Are you Happy?

At what stage in life does one feels happiest and fulfilled?

Or is there no age or time when this happens?

When I look back at my life and try to remember when and if I have ever reached this stage of Nirvana? Never is the word which comes to the mind.

When I was a teenager I had the usual angsts. I was fat, I had acne, life was too restrictive and my friends were the lucky ones. They looked good, dressed well and had boys drooling after them,where as I was too busy being critical of my plain looks and and lack of any talents. Whereas everyone else around me had those in bucketfuls or so I thought.

So that was not happy then.

In my twenties when I moved to another continent, I had other problems. I wanted to be accepted, liked and do well in my career, and of course have an adoring husband,a beautiful house,no money worries and gorgeous children. All of this was being hampered by doing a nursing course in a London teaching hospital,where hours were gruelling, work hard,patients demanding and no time to do anything else.

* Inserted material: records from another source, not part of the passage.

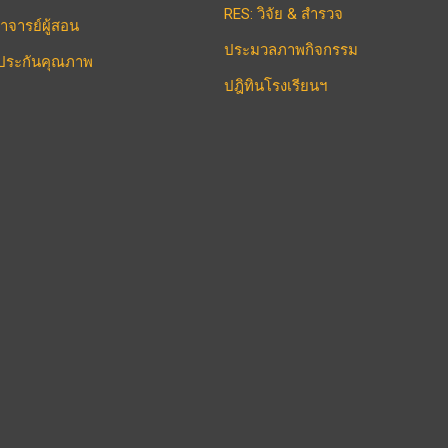
RES: วิจัย & สำรวจ
าจารย์ผู้สอน
ประมวลภาพกิจกรรม
ประกันคุณภาพ
ปฎิทินโรงเรียนฯ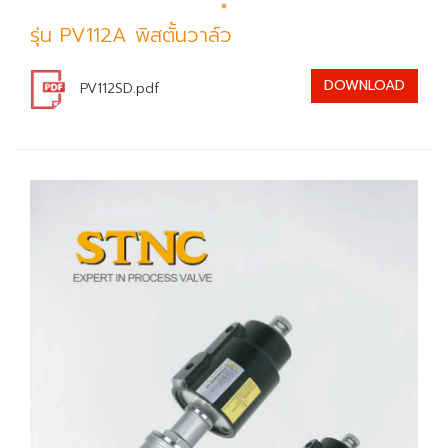
รุ่น PV112A พิสตั้นวาล์ว
DOWNLOAD
PV112SD.pdf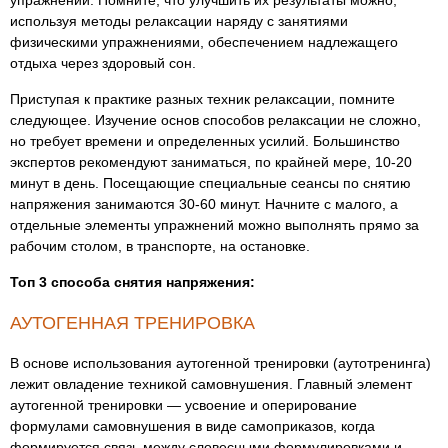
упражнений. Помните, что улучшить их результаты можно,
используя методы релаксации наряду с занятиями
физическими упражнениями, обеспечением надлежащего
отдыха через здоровый сон.
Приступая к практике разных техник релаксации, помните
следующее. Изучение основ способов релаксации не сложно,
но требует времени и определенных усилий. Большинство
экспертов рекомендуют заниматься, по крайней мере, 10-20
минут в день. Посещающие специальные сеансы по снятию
напряжения занимаются 30-60 минут. Начните с малого, а
отдельные элементы упражнений можно выполнять прямо за
рабочим столом, в транспорте, на остановке.
Топ 3 способа снятия напряжения:
АУТОГЕННАЯ ТРЕНИРОВКА
В основе использования аутогенной тренировки (аутотренинга)
лежит овладение техникой самовнушения. Главный элемент
аутогенной тренировки — усвоение и оперирование
формулами самовнушения в виде самоприказов, когда
формируется связь между словесными формулировками и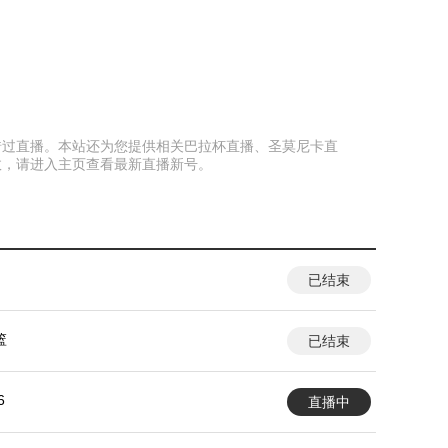
以免错过直播。本站还为您提供相关巴拉杯直播、圣莫尼卡直
效，请进入主页查看最新直播新号。
已结束
篮
已结束
6
直播中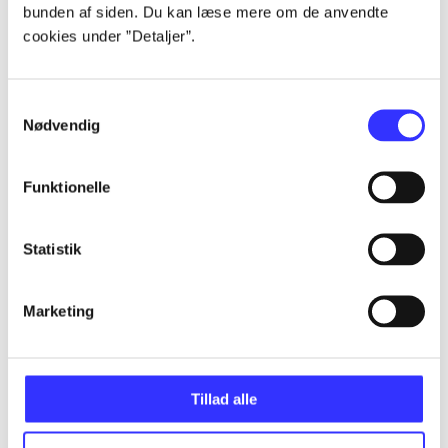
bunden af siden. Du kan læse mere om de anvendte
Alle registrerede artikler fordelt på udgivelser
cookies under ”Detaljer”.
...
Samtykkevalg
Nødvendig
...
Funktionelle
...
Statistik
...
Marketing
...
Tillad alle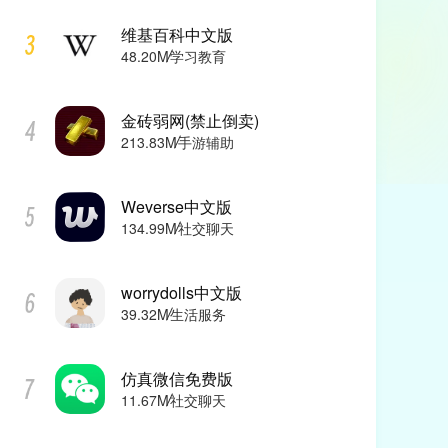
维基百科中文版
48.20M
学习教育
金砖弱网(禁止倒卖)
213.83M
手游辅助
Weverse中文版
134.99M
社交聊天
worrydolls中文版
39.32M
生活服务
仿真微信免费版
11.67M
社交聊天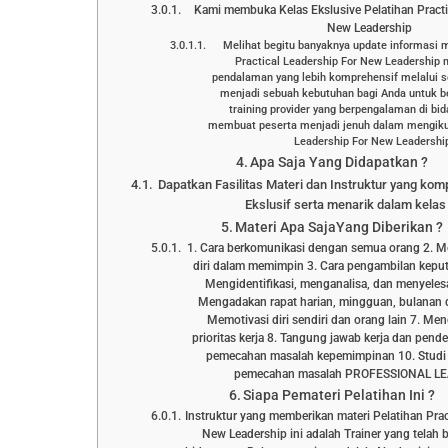
Kami membuka Kelas Ekslusive Pelatihan Practi
New Leadership
Melihat begitu banyaknya update informasi 
Practical Leadership For New Leadership
pendalaman yang lebih komprehensif melalui s
menjadi sebuah kebutuhan bagi Anda untuk 
training provider yang berpengalaman di bi
membuat peserta menjadi jenuh dalam mengikut
Leadership For New Leadership
Apa Saja Yang Didapatkan ?
Dapatkan Fasilitas Materi dan Instruktur yang kom
Ekslusif serta menarik dalam kelas 
Materi Apa SajaYang Diberikan ?
1. Cara berkomunikasi dengan semua orang 2. M
diri dalam memimpin 3. Cara pengambilan keput
Mengidentifikasi, menganalisa, dan menyeles
Mengadakan rapat harian, mingguan, bulanan 
Memotivasi diri sendiri dan orang lain 7. Me
prioritas kerja 8. Tangung jawab kerja dan pende
pemecahan masalah kepemimpinan 10. Studi 
pemecahan masalah PROFESSIONAL L
Siapa Pemateri Pelatihan Ini ?
Instruktur yang memberikan materi Pelatihan Prac
New Leadership ini adalah Trainer yang telah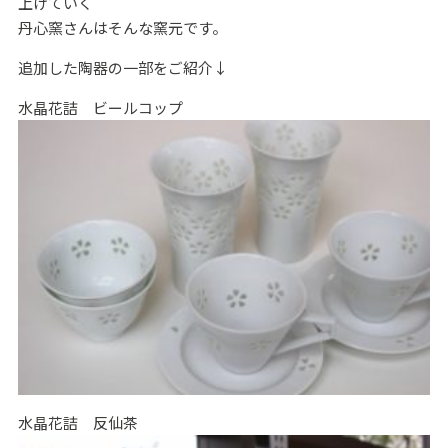
上げていく
丹心窯さんはそんな窯元です。
追加した陶器の一部をご紹介↓
水晶花詰 ビールコップ
水晶花詰 反仙茶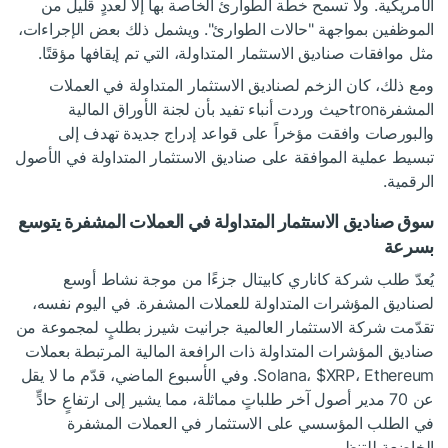
الأمريكية. ولا تسمح خطة الطوارئ الخاصة بها إلا لعددٍ قليل من
الموظفين بمواجهة "حالات الطوارئ". ويشمل ذلك بعض الإجراءات،
مثل موافقات صناديق الاستثمار المتداولة، التي تم إيقافها مؤقتًا.
ومع ذلك، كان الزخم لصناديق الاستثمار المتداولة في العملات
المشفرةtronحيث وردت أنباء تفيد بأن لجنة الأوراق المالية
والبورصات وافقت مؤخراً على قواعد إدراج جديدة تهدف إلى
تبسيط عملية الموافقة على صناديق الاستثمار المتداولة في الأصول
الرقمية.
سوق صناديق الاستثمار المتداولة في العملات المشفرة يتوسع
بسرعة
يُعدّ طلب شركة كاناري كابيتال جزءًا من موجة نشاط أوسع
لصناديق المؤشرات المتداولة للعملات المشفرة. في اليوم نفسه،
تقدّمت شركة الاستثمار العالمية جرانيت شيرز بطلبٍ لمجموعة من
صناديق المؤشرات المتداولة ذات الرافعة المالية المرتبطة بعملات
$XRP
Solana،
، Ethereum. وفي الأسبوع الماضي، قدّم ما لا يقل
عن 70 مدير أصول آخر طلباتٍ مماثلة، مما يشير إلى ارتفاعٍ حادٍّ
في الطلب المؤسسي على الاستثمار في العملات المشفرة
الخاضعة للتنظيم.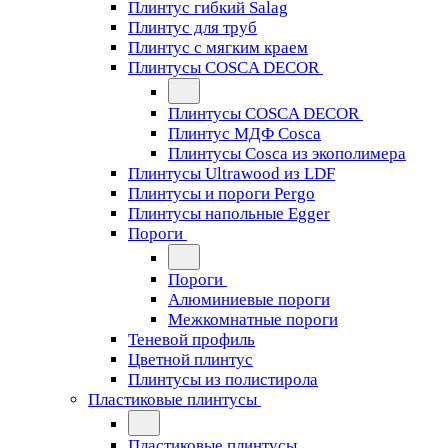
Плинтус гибкий Salag
Плинтус для труб
Плинтус с мягким краем
Плинтусы COSCA DECOR
Плинтусы COSCA DECOR
Плинтус МДФ Cosca
Плинтусы Cosca из экополимера
Плинтусы Ultrawood из LDF
Плинтусы и пороги Pergo
Плинтусы напольные Egger
Пороги
Пороги
Алюминиевые пороги
Межкомнатные пороги
Теневой профиль
Цветной плинтус
Плинтусы из полистирола
Пластиковые плинтусы
Пластиковые плинтусы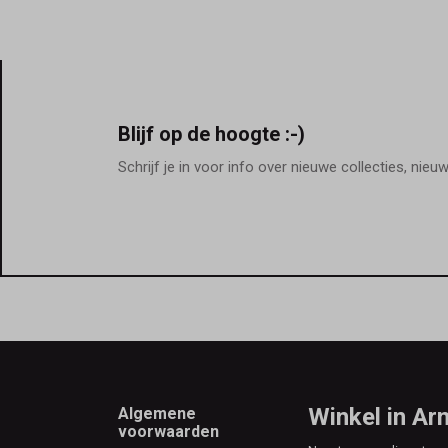
Blijf op de hoogte :-)
Schrijf je in voor info over nieuwe collecties, nieu
Footer
Winkel in A
Algemene
voorwaarden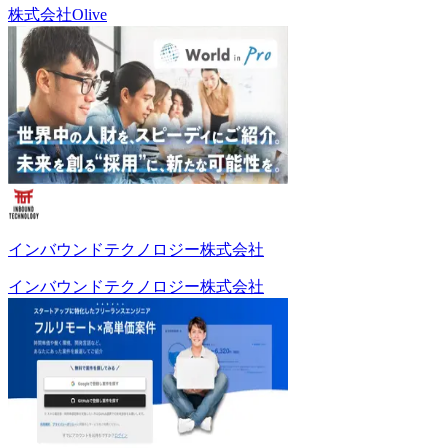
株式会社Olive
インバウンドテクノロジー株式会社
インバウンドテクノロジー株式会社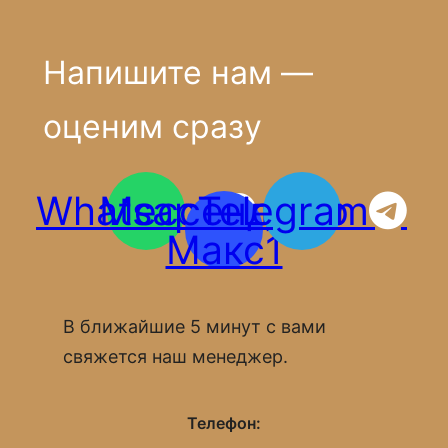
Напишите нам —
оценим сразу
Whatsapp
Мессенджер
Telegram
Макс1
В ближайшие 5 минут с вами
свяжется наш менеджер.
Телефон: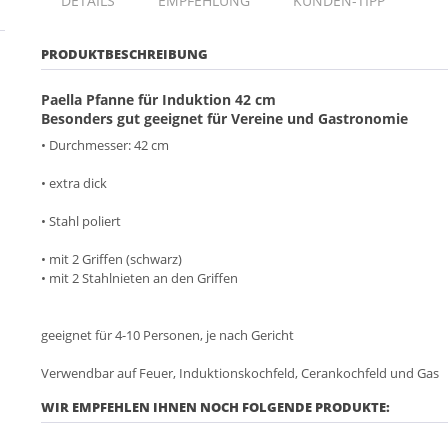
DETAILS
EMPFEHLUNG
KUNDEN-TIPP
PRODUKTBESCHREIBUNG
Paella Pfanne für Induktion 42 cm
Besonders gut geeignet für Vereine und Gastronomie
• Durchmesser: 42 cm
• extra dick
• Stahl poliert
• mit 2 Griffen (schwarz)
• mit 2 Stahlnieten an den Griffen
geeignet für 4-10 Personen, je nach Gericht
Verwendbar auf Feuer, Induktionskochfeld, Cerankochfeld und Gas
WIR EMPFEHLEN IHNEN NOCH FOLGENDE PRODUKTE: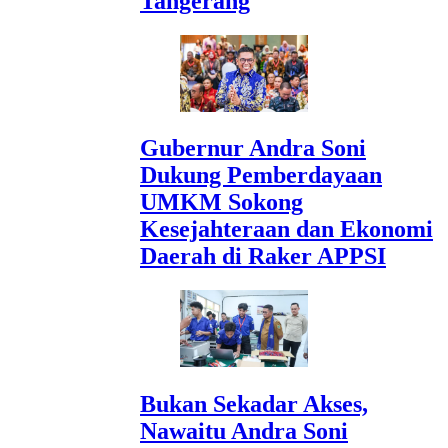
Tangerang
Gubernur Andra Soni
Dukung Pemberdayaan
UMKM Sokong
Kesejahteraan dan Ekonomi
Daerah di Raker APPSI
Bukan Sekadar Akses,
Nawaitu Andra Soni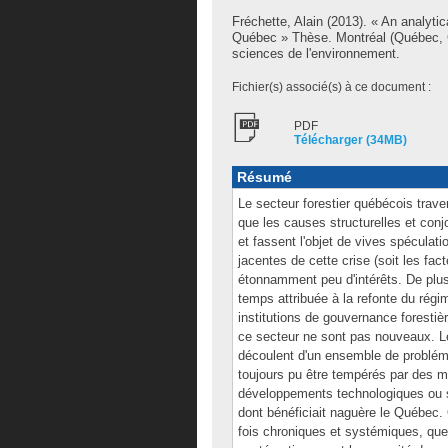
Fréchette, Alain
(2013). « An analytica
Québec » Thèse. Montréal (Québec, C
sciences de l'environnement.
Fichier(s) associé(s) à ce document :
PDF
Télécharger (34MB)
Résumé
Le secteur forestier québécois trave
que les causes structurelles et conj
et fassent l'objet de vives spéculati
jacentes de cette crise (soit les fa
étonnamment peu d'intérêts. De plus, 
temps attribuée à la refonte du régi
institutions de gouvernance forestiè
ce secteur ne sont pas nouveaux. Les 
découlent d'un ensemble de probléma
toujours pu être tempérés par des m
développements technologiques ou 
dont bénéficiait naguère le Québec. O
fois chroniques et systémiques, que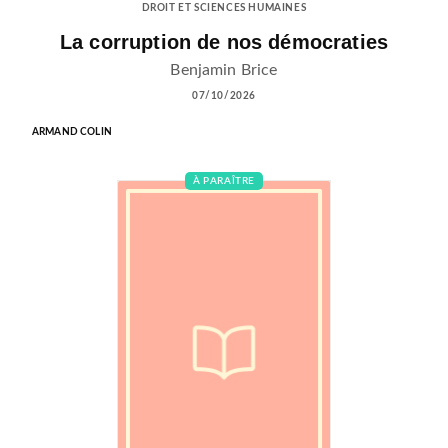
DROIT ET SCIENCES HUMAINES
La corruption de nos démocraties
Benjamin Brice
07/10/2026
ARMAND COLIN
À PARAÎTRE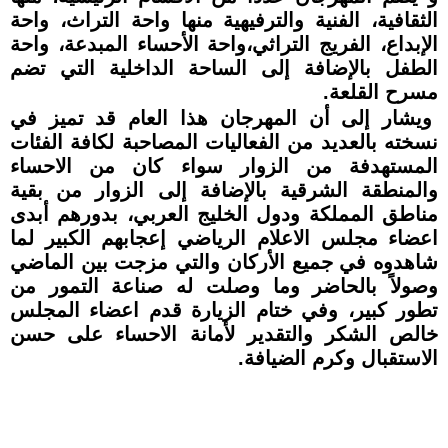
الثقافية، الفنية والترفيهية منها واحة التراث، واحة
الإبداع، الفريج التراثي،واحة الأحساء المبدعة، واحة
الطفل بالإضافة إلى الساحة الداخلية التي تضم
مسرح القلعة.
ويشار إلى أن المهرجان هذا العام قد تميز في
نسخته بالعديد من الفعاليات المصاحبة لكافة الفئات
المستهدفة من الزوار سواء كان من الاحساء
والمنطقة الشرقية بالإضافة إلى الزوار من بقية
مناطق المملكة ودول الخليج العربي، بدورهم أبدى
اعضاء مجلس الاعلام الرياضي إعجابهم الكبير لما
شاهدوه في جميع الأركان والتي مزجت بين الماضي
وصولاً بالحاضر وما وصلت له صناعة التمور من
تطور كبير، وفي ختام الزيارة قدم اعضاء المجلس
خالص الشكر والتقدير لأمانة الاحساء على حسن
الاستقبال وكرم الضيافة.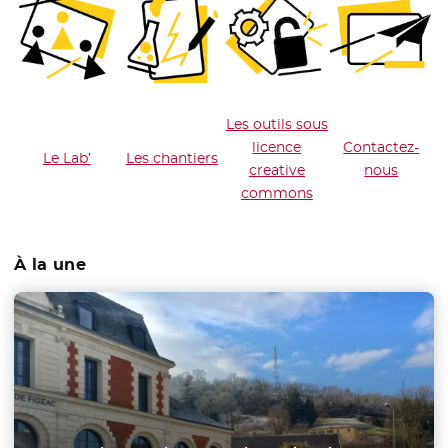
Les outils sous
licence
Contactez-
Le Lab’
Les chantiers
creative
nous
commons
À la une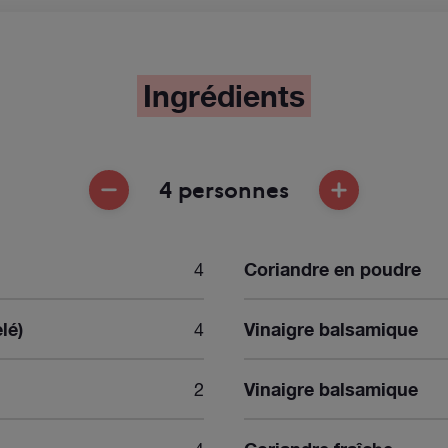
Ingrédients
4 personnes
ENLEVER UNE PERSONNE
AJOUTER UNE
4
Coriandre en poudre
lé)
4
Vinaigre balsamique
2
Vinaigre balsamique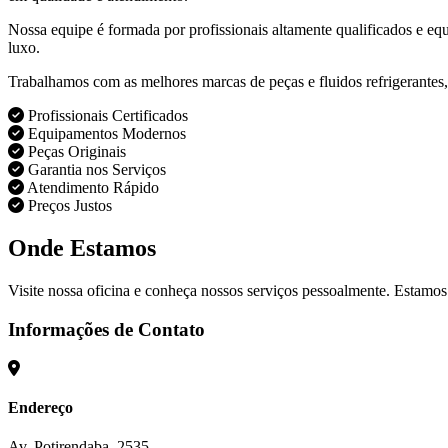
Nossa equipe é formada por profissionais altamente qualificados e eq
luxo.
Trabalhamos com as melhores marcas de peças e fluidos refrigerantes,
Profissionais Certificados
Equipamentos Modernos
Peças Originais
Garantia nos Serviços
Atendimento Rápido
Preços Justos
Onde Estamos
Visite nossa oficina e conheça nossos serviços pessoalmente. Estamos
Informações de Contato
Endereço
Av. Potirendaba, 2535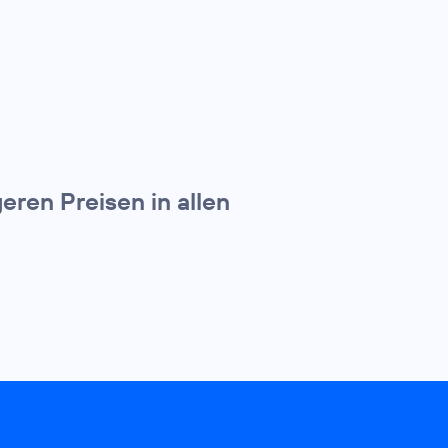
ren Preisen in allen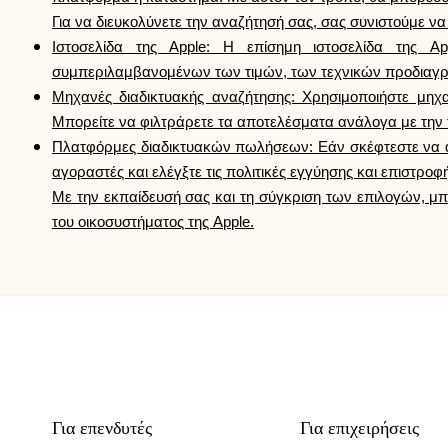
Για να διευκολύνετε την αναζήτησή σας, σας συνιστούμε ν
Ιστοσελίδα της Apple: Η επίσημη ιστοσελίδα της Ap
συμπεριλαμβανομένων των τιμών, των τεχνικών προδιαγρ
Μηχανές διαδικτυακής αναζήτησης: Χρησιμοποιήστε μηχ
Μπορείτε να φιλτράρετε τα αποτελέσματα ανάλογα με την τι
Πλατφόρμες διαδικτυακών πωλήσεων: Εάν σκέφτεστε να αγ
αγοραστές και ελέγξτε τις πολιτικές εγγύησης και επιστροφ
Με την εκπαίδευσή σας και τη σύγκριση των επιλογών, μπο
του οικοσυστήματος της Apple.
Για επενδυτές
Για επιχειρήσεις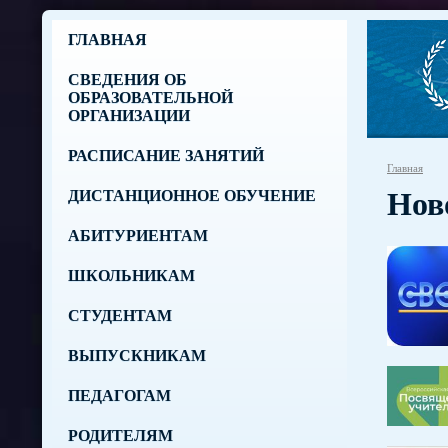
ГЛАВНАЯ
СВЕДЕНИЯ ОБ
ОБРАЗОВАТЕЛЬНОЙ
ОРГАНИЗАЦИИ
РАСПИСАНИЕ ЗАНЯТИЙ
Главная
Нов
ДИСТАНЦИОННОЕ ОБУЧЕНИЕ
АБИТУРИЕНТАМ
ШКОЛЬНИКАМ
СТУДЕНТАМ
ВЫПУСКНИКАМ
ПЕДАГОГАМ
РОДИТЕЛЯМ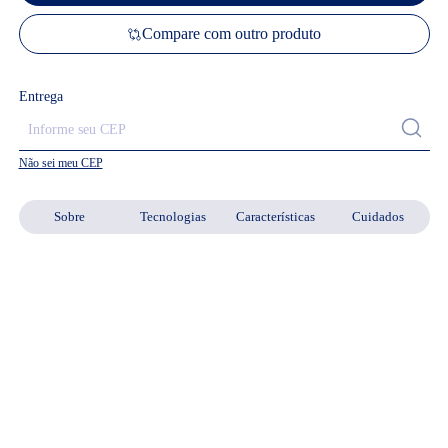
Compare com outro produto
Entrega
Não sei meu CEP
Sobre
Tecnologias
Características
Cuidados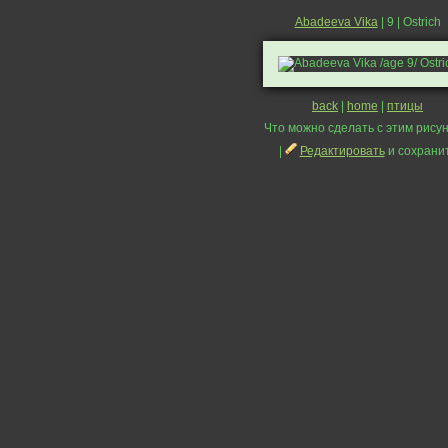
Abadeeva Vika
| 9 | Ostrich
back
|
home
|
птицы
Что можно сделать с этим рисун
|
Редактировать
и сохрани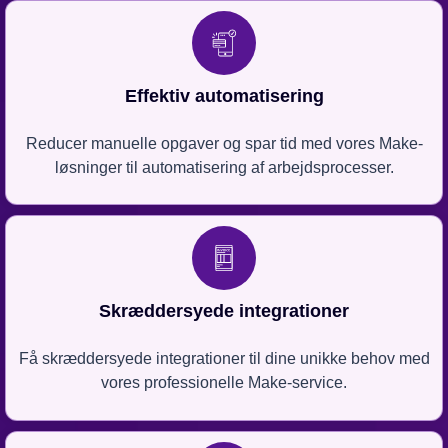
Effektiv automatisering
Reducer manuelle opgaver og spar tid med vores Make-
løsninger til automatisering af arbejdsprocesser.
Skræddersyede integrationer
Få skræddersyede integrationer til dine unikke behov med
vores professionelle Make-service.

So let us move on the late twenties then.

By now I had acquired a husband, finished my training and had a home,and of course my first baby. That was a period I can recall with great affection. I loved motherhood,well the lack of sleep not withstanding.We never had enough money for any luxuries, but I did not want much, I think I was happy.

Fast forward to middle age. WIth the usual stresses of raising a family I think  I was still in a happy mode. Watching my children grow and having ambitions for them and helping them achieve them seemed the aim of my life and I was reasonably content .

Now that everything is over and done with,I have discovered gardening, but am at times lonely,despite having a lot of public service commitments, a good standard of life and some great girl friends. Am also realising that life is too short,and am not going to remain at this standard of physical health and activity for too long.

So that is certainly not all happiness then! Or the pursuit of happiness futile? We humans can never be totally happy and content?

So at what stage(if any), do we feel content, totally happy and pleased as punch with our life so far, and the one to come?

Any ideas or experiences??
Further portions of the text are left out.